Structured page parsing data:
——————

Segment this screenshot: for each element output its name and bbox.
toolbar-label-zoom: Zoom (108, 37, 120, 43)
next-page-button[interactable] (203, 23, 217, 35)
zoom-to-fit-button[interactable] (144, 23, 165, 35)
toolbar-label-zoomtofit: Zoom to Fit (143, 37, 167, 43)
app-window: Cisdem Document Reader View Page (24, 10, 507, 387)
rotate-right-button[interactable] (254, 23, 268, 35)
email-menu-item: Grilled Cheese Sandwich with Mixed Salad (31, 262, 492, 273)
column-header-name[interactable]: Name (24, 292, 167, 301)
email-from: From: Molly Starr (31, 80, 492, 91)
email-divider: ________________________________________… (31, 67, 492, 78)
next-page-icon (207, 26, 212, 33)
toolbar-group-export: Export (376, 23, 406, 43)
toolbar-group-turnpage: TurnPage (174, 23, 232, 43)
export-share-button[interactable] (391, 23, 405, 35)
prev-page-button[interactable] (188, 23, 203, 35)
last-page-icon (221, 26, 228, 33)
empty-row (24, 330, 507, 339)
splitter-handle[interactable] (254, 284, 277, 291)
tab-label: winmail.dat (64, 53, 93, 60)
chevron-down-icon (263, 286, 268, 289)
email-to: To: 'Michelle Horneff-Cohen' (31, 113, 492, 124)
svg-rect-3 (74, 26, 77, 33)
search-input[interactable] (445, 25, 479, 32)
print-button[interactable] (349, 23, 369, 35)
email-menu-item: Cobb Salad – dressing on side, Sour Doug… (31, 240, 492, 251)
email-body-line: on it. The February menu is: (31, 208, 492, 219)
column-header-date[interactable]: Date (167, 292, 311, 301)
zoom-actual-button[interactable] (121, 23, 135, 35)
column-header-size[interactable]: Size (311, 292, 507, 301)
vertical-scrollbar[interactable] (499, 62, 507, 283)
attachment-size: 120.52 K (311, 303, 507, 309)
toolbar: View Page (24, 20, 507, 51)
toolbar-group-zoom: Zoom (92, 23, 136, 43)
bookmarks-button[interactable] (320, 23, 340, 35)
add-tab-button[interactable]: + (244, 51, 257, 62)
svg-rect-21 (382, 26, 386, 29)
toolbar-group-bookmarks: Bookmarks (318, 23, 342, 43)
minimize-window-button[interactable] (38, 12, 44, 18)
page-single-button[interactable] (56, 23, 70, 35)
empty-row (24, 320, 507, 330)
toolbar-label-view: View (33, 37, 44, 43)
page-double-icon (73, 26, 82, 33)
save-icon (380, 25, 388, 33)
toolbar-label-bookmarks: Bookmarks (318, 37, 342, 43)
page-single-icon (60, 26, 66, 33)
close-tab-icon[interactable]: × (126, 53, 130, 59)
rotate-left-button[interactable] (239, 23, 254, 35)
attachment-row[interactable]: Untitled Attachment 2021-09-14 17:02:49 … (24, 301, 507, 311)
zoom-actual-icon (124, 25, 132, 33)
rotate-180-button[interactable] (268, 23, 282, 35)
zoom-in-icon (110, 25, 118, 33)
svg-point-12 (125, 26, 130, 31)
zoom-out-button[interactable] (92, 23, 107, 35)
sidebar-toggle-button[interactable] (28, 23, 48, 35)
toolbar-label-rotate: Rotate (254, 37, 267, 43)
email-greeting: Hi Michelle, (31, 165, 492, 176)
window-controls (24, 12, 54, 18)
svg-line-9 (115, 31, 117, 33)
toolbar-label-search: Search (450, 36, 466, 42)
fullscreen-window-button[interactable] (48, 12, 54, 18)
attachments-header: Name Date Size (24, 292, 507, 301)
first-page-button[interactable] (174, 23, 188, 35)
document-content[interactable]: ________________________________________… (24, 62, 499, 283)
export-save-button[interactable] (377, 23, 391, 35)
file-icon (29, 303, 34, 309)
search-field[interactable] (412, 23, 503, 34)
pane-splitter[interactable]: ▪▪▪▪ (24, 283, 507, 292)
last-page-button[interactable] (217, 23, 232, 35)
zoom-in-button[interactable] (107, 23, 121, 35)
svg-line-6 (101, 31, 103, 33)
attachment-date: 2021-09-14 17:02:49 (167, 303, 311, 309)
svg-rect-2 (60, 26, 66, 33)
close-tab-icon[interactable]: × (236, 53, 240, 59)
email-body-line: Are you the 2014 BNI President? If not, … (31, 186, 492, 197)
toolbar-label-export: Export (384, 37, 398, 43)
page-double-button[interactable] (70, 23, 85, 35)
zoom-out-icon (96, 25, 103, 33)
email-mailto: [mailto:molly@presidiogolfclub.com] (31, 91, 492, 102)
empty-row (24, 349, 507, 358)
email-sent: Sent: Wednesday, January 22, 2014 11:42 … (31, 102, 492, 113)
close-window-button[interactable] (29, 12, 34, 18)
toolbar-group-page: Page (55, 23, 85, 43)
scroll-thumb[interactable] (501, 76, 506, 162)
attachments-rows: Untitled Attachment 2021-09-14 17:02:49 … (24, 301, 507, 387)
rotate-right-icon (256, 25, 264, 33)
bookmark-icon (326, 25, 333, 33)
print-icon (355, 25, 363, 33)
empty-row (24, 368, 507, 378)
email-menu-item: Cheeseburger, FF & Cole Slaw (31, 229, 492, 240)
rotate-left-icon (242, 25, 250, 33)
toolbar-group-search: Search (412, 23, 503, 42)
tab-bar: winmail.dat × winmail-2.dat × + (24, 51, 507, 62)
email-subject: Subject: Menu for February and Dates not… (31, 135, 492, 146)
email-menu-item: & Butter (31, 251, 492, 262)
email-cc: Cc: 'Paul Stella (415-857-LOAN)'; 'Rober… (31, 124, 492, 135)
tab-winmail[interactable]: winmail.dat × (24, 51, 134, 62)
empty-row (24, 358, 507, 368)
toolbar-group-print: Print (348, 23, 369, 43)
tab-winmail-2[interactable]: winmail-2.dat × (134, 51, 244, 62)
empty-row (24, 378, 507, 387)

——————

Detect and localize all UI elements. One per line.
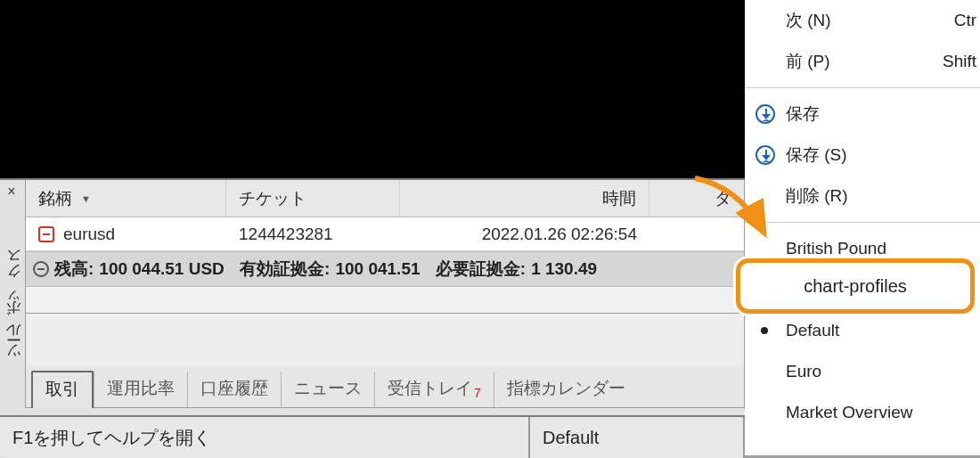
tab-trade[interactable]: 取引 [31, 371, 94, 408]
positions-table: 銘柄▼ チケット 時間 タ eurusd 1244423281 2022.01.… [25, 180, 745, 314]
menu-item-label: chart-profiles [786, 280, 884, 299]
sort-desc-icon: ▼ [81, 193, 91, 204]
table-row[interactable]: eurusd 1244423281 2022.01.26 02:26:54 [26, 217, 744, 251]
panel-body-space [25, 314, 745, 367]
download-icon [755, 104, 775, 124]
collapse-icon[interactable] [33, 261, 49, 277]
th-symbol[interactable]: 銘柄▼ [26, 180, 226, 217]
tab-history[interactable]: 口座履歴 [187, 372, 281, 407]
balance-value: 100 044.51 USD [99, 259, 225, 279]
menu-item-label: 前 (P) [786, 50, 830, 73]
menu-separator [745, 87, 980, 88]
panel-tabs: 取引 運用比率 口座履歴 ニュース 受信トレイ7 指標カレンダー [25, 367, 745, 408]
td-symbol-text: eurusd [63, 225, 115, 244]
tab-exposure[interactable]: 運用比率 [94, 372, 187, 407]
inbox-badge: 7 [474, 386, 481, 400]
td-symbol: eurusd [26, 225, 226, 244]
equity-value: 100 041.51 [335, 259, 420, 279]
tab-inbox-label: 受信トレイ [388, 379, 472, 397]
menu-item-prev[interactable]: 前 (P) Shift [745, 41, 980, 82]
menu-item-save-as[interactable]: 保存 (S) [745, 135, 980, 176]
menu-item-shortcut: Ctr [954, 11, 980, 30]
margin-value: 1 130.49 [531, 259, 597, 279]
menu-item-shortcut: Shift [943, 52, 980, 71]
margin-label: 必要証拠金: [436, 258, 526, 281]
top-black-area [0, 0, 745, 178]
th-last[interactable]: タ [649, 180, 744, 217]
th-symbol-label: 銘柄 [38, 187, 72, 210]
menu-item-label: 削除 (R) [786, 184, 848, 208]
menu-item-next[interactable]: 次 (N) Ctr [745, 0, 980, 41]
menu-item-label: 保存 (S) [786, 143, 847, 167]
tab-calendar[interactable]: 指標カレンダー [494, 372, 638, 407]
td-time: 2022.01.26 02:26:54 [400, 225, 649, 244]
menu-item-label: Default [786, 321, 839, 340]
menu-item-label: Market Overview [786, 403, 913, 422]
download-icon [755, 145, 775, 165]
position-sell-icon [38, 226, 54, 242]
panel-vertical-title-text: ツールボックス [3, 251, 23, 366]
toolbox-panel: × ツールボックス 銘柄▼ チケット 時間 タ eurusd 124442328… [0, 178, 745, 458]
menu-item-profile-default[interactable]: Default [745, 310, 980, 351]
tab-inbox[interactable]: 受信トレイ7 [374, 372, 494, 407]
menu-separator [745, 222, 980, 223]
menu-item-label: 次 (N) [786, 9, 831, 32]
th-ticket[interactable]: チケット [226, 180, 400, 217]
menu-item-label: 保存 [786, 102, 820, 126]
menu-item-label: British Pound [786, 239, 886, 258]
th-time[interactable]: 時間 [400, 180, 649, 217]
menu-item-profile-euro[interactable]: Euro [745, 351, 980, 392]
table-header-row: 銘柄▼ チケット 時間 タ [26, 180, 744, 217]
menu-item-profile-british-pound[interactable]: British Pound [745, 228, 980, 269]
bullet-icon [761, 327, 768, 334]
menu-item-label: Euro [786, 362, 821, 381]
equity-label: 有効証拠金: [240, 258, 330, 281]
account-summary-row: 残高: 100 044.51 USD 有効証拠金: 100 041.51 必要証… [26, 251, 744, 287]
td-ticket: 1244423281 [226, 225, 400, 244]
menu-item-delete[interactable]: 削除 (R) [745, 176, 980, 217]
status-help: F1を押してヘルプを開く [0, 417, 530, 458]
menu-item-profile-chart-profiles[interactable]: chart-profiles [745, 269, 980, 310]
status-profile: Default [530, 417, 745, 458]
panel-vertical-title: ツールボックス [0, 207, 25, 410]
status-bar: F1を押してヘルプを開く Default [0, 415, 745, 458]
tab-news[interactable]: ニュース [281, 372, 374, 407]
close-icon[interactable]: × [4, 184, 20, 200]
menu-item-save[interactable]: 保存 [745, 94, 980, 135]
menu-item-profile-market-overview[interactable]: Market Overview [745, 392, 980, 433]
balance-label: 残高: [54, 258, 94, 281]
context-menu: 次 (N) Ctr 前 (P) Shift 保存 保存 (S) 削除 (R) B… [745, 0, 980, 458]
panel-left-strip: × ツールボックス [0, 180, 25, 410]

——————

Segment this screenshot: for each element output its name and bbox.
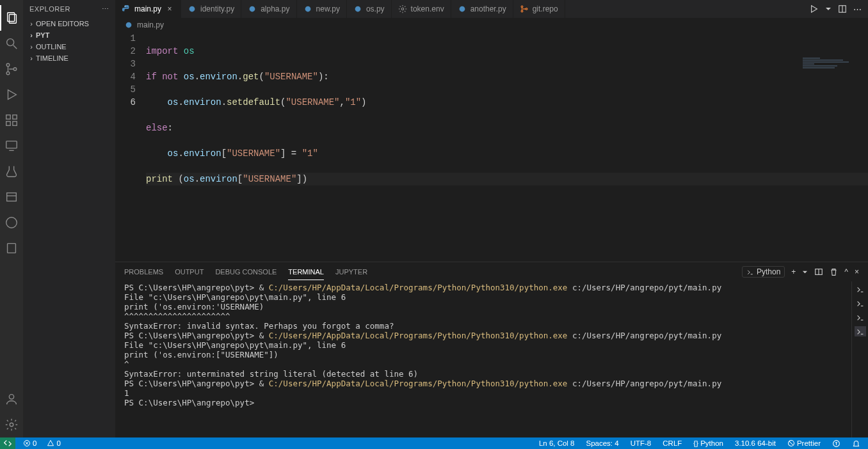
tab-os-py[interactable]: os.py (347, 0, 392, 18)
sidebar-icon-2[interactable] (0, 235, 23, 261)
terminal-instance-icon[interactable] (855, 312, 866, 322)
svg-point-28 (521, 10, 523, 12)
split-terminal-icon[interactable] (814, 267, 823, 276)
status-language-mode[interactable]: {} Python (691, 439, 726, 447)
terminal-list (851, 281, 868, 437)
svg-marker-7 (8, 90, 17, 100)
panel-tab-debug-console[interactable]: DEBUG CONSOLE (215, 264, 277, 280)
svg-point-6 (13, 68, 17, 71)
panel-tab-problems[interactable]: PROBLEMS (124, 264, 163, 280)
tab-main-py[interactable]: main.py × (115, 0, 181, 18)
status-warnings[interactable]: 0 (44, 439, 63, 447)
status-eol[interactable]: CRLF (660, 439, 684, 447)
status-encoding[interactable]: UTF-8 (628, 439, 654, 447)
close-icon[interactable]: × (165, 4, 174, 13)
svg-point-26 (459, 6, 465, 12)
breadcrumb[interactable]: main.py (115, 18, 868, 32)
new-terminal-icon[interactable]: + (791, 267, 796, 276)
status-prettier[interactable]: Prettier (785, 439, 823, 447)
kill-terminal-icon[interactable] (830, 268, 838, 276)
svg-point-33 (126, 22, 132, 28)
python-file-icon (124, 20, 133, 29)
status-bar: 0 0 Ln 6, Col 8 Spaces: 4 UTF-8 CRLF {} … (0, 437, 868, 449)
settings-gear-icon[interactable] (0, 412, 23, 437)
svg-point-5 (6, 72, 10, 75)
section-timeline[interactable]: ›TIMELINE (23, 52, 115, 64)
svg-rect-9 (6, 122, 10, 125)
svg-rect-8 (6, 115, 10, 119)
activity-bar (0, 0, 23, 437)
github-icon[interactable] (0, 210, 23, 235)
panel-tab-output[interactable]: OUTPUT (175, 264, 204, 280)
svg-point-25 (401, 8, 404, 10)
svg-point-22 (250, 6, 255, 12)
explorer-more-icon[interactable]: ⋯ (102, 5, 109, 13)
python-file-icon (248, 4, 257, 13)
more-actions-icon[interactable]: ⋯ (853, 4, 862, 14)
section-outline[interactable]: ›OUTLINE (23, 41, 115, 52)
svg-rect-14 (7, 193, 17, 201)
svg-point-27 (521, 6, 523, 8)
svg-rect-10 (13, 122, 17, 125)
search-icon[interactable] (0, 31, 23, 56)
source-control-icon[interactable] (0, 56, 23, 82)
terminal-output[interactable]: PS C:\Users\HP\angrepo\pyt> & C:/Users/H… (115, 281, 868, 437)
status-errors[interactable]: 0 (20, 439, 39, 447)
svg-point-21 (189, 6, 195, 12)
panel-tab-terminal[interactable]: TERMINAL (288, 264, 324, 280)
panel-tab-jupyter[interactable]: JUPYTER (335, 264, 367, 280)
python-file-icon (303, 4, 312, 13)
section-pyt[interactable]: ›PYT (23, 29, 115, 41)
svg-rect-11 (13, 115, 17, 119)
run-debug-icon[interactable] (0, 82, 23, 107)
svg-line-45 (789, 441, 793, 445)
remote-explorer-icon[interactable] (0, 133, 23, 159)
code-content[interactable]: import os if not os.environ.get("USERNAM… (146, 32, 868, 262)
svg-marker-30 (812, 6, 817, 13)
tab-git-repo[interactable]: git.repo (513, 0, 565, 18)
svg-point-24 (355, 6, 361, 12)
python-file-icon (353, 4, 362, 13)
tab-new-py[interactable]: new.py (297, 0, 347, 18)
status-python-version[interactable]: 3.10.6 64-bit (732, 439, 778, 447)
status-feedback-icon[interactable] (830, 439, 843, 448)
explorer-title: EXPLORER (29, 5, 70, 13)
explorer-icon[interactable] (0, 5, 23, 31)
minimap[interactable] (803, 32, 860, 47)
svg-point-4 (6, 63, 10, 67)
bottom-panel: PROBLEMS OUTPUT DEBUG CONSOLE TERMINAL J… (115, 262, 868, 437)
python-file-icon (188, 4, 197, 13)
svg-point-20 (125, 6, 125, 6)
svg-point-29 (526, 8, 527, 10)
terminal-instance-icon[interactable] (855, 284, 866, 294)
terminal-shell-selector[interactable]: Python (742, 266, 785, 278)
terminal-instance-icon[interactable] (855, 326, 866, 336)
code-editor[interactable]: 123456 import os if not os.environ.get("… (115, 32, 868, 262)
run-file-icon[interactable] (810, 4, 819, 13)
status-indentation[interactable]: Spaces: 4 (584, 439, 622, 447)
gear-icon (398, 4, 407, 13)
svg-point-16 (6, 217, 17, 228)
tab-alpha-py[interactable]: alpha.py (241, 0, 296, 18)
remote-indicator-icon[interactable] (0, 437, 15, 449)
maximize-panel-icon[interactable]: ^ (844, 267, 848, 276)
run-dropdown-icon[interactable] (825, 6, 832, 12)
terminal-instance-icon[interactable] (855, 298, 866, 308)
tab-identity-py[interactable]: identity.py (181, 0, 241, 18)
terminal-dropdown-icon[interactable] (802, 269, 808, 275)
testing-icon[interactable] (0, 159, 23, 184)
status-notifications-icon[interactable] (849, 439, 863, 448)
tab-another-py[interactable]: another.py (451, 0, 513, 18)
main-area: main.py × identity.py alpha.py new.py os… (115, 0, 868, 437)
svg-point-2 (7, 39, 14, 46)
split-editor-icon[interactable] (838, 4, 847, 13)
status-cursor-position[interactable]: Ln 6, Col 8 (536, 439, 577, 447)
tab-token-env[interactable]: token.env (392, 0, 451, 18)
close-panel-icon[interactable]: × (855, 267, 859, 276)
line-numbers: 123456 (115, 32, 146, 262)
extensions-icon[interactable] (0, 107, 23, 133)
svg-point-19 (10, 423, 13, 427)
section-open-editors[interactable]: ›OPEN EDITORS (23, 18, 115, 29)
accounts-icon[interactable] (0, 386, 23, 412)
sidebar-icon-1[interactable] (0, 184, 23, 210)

——————

YOUR ASSIGNMENT: Copy out all the lines of the records that include "Michelle".

TASK SOLUTION:
email-to: To: 'Michelle Horneff-Cohen' (31, 113, 492, 124)
email-greeting: Hi Michelle, (31, 165, 492, 176)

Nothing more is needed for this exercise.